Your device and account credentials are unique enough to identify you on the carrier-level. Ultimately, every time you share your contact info, it should be a unique code (QR would be convenient enough) generated by your cell provider. If it’s ever leaked, you just notify your carrier to burn it, and give the contact a new unique code. No two people should be given the same contact, and all of the contacts are simply correlated to your device by the carrier. Additionally, when sharing contacts via QR, they could be modified on the device-level to include e2e encryption keys, thus further securing the transmitted information, not at the trust-me-bro carrier level, but at the user-verifiable device level. If the carrier gets hacked, reset the identifiers, associate the new one in your text app to keep conversations going, and move on like nothing happened. You’ll still be better off than if your phone number was leaked. It’s not perfect, but it’d be a hell of a lot more secure than what we have now.
In other words: What if a billion dollar company made Signal, but with cell towers, and not as good?
chonglibloodsport@lemmy.world 5 months ago
Sure you can have a unique identifier. That’s not the issue. The issue is that anyone can contact you via your phone number!

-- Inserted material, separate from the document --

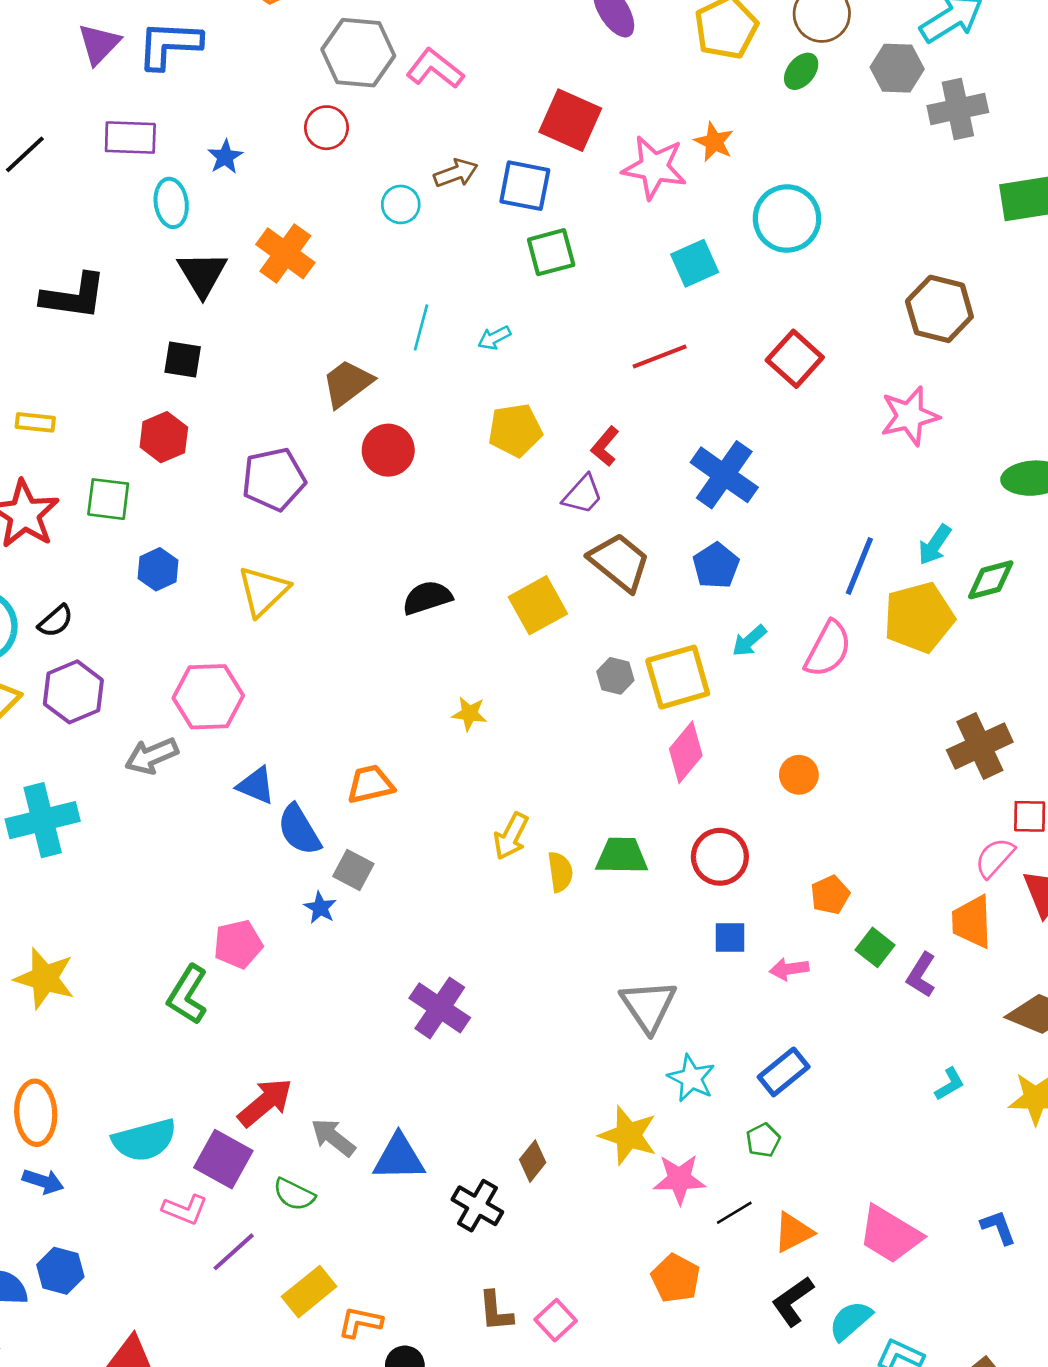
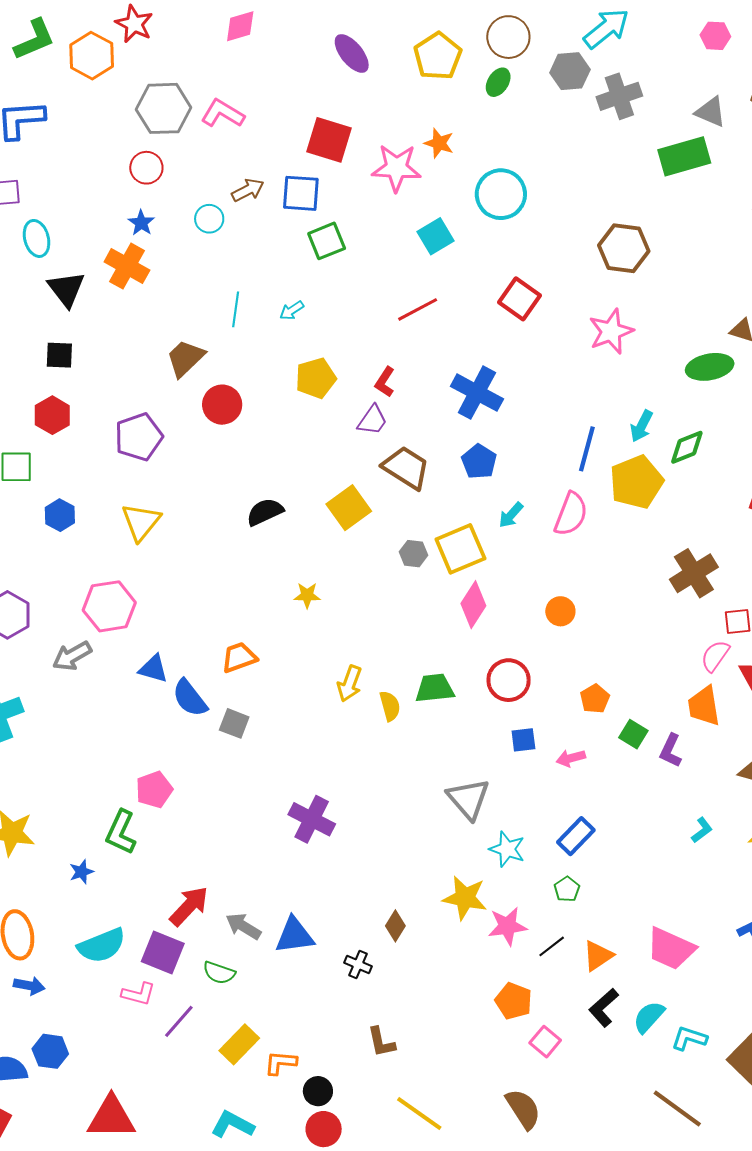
blue star: (225, 157) -> (141, 223), moved
blue star: (320, 908) -> (81, 872), moved, turned 30
black cross: (477, 1206) -> (358, 965), size x0.7
pink square: (556, 1320) -> (545, 1042), moved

This is not a problem with chat apps where people need permission to add you to their contact list. Why not have a system like that?
Same goes for credit cards. They should need to ask for permission to charge your credit card. Merely knowing your credit card info should not be enough.
echodot@feddit.uk 5 months ago
But then you just get spammed with requests for connection. Just like spam email, the call coming through wouldn’t be the point anymore it would be the connection request.
rollerbang@lemmy.world 5 months ago
For CCs 3DS does exactly this, though not implemented everywhere.